Published on March 22nd, 2018

Insight from Christopher Gasson, Repost from GWI publisher

I spent this afternoon at the Louvre Abu Dhabi with Department of Energy chairman Awaidha Al Marar and Environment Agency boss Razan Al Mubarak. The location had nothing to do with the conversation, although the futuristic setting of the gallery reinforced the feeling that tomorrow has already started to happen in some parts of the world.

The specific future that Abu Dhabi has been grappling with concerns the implications of the transition to renewable energy for the water sector. In the past, when people talked about the water and energy nexus, they tended to refer to the fact that water needs energy to produce, and vice versa. In Abu Dhabi today, it is the growing independence of the two that creates the challenge. They used to go hand in hand: everyone needed more of both, and the two could be happily generated together. Renewable energy has changed that. Power supply becomes more dependent on the sun and the wind than what people actually need to use at any one moment, and either way, it doesn’t need much water.

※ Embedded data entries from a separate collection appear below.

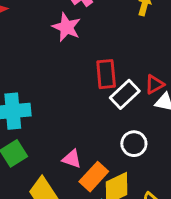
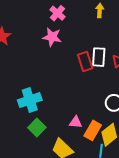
white rectangle: (125, 94) -> (99, 57), moved, turned -30

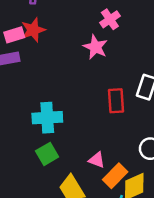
red rectangle: (85, 62) -> (116, 101), moved

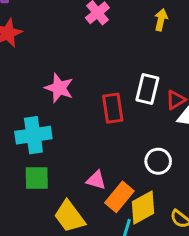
pink star: (95, 47) -> (59, 88), moved
green square: (47, 154) -> (37, 178), turned 35

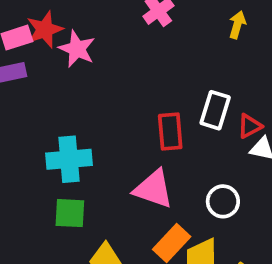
pink star: (59, 88) -> (77, 49), moved
pink triangle: (96, 180) -> (153, 189), moved, size x1.6

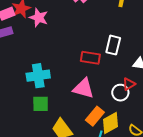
red triangle: (250, 126) -> (129, 84), moved
red rectangle: (170, 132) -> (90, 58), turned -72

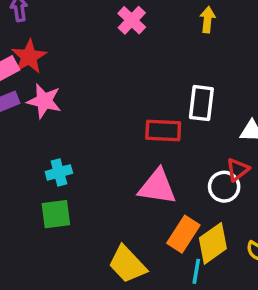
pink star: (39, 18) -> (44, 101), moved
cyan cross: (38, 76) -> (59, 172), moved, size x0.6
green square: (41, 104) -> (56, 214), moved

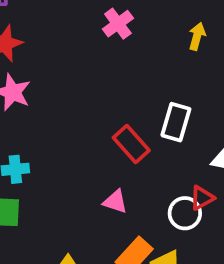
red rectangle: (163, 130) -> (131, 144), turned 36
pink triangle: (157, 187) -> (115, 202), size x0.6

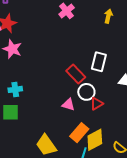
red triangle: (202, 198) -> (97, 104), moved
white circle: (185, 213) -> (86, 92), moved

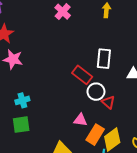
red triangle: (97, 104) -> (108, 102), turned -40
pink triangle: (68, 105) -> (80, 120), moved

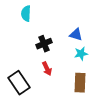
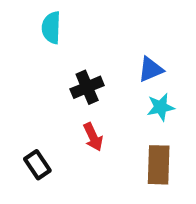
blue triangle: (76, 35) -> (151, 69), turned -40
black rectangle: (19, 83) -> (37, 165), size x0.6

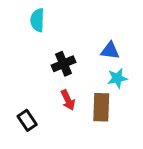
blue triangle: (151, 69) -> (110, 51), turned 30
brown rectangle: (159, 165) -> (101, 107), moved

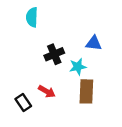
cyan star: (117, 78) -> (78, 67), moved
red arrow: (68, 100) -> (47, 91), moved, turned -35

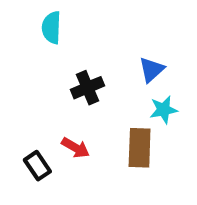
blue triangle: (94, 43) -> (152, 70), turned -49
cyan star: (78, 67) -> (164, 110), moved

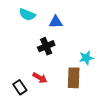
cyan semicircle: (51, 28) -> (27, 15), turned -70
blue triangle: (152, 70) -> (56, 22), moved, turned 40

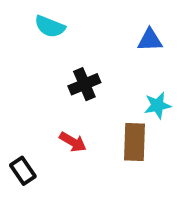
blue triangle: (56, 22) -> (150, 40), moved
black rectangle: (20, 87) -> (23, 171), moved

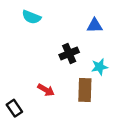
black cross: (84, 84) -> (69, 53), moved

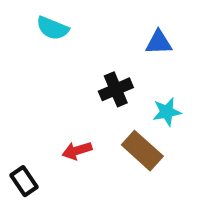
red arrow: (46, 90) -> (77, 151), turned 133
brown rectangle: (85, 90) -> (142, 151), turned -50

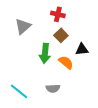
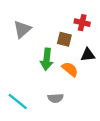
red cross: (58, 14) -> (82, 23), moved
brown square: (61, 35) -> (64, 39), turned -32

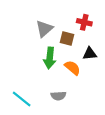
gray triangle: (22, 29) -> (44, 29), moved

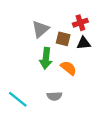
red cross: (84, 22) -> (80, 23), turned -32
black triangle: (90, 54) -> (84, 43), moved

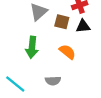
green arrow: (46, 58) -> (32, 47), moved

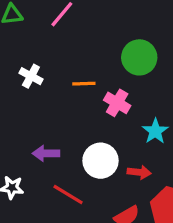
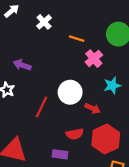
purple arrow: (46, 153) -> (22, 65), moved
red line: (68, 195) -> (42, 107), turned 65

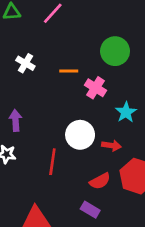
purple arrow: (22, 65) -> (16, 120), turned 84
purple rectangle: (60, 154) -> (90, 210), turned 40

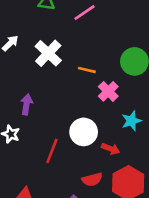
white cross: (25, 63) -> (48, 53), size x1.5

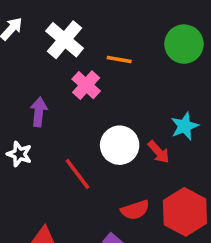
pink cross: (108, 91) -> (86, 85), moved
red arrow: (111, 149) -> (159, 152), moved, turned 30
red line: (52, 151) -> (78, 174), turned -55

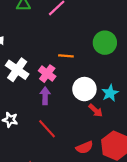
white cross: (65, 40) -> (17, 70), moved
purple arrow: (39, 112) -> (45, 96), moved
white circle: (120, 145) -> (84, 89), moved

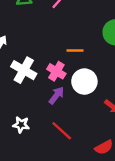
white circle: (84, 89) -> (84, 82), moved
purple arrow: (45, 96) -> (56, 95), turned 42

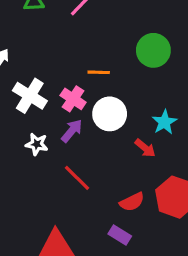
white star: (21, 125) -> (37, 144), moved

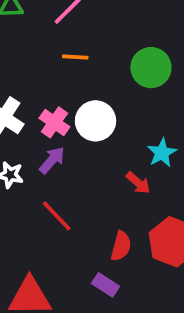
orange line: (99, 72) -> (75, 57), moved
white circle: (110, 114) -> (96, 121), moved
red semicircle: (132, 202) -> (121, 246), turned -50

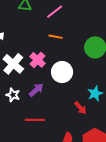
pink cross: (54, 122) -> (38, 60), moved
red line: (57, 216) -> (35, 120), turned -54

Al Mubarak (who is incidentally one of the most dynamic women in the Middle Eastern water sector) saw this as an opportunity to turn the aquifer into a giant battery. It stores water produced from excess electricity in the winter months, and then releases it when power demand increases in the summertime, when it is necessary to switch power capacity away from water production. Although we have seen aquifer storage form part of an indirect potable reuse cycle in the past, I think it is the first time a utility has pumped pristine desalinated water into an aquifer to manage the mismatch between energy demand and supply.

That mismatch is a growing problem right across the world. In Germany last year, there was a windy weekend in October when the price of electricity dropped to minus $0.098/kWh. That is to say that anyone who could use a wholesale amount of electricity would have been paid to take it off the grid.

The great thing about water is that it can be stored in a way that electricity cannot. For example, in 20 years’ time you can imagine that California’s water systems could become part of its power storage system. It is often said that moving water consumes 20% of the state’s electricity: why not do all the pumping when power demand is low, and let the reservoirs run down when it is high?

From a desalination point of view, it very much changes the game. After leaving the Louvre, I visited Corrado Sommariva, who runs ILF’s desal business and advises on many of the desal projects across the Middle East. He thinks that desalination plant operators will need to confront this. It will no longer be possible to ignore the power demand risk and ask for a pass-through on the energy costs. Plants will have to be built to take it into account – and take advantage of it.

I can see where he is going. If you are going to get paid $0.098/kWh to use electricity one minute, only to find the flow of money reversing the next minute, it opens up a world of creative possibilities. Economic logic suggests that these should be beneficial. If the power sector is generating more volatility than it can handle, and the water sector is better able to manage that volatility, then there is a profitable trade to be made.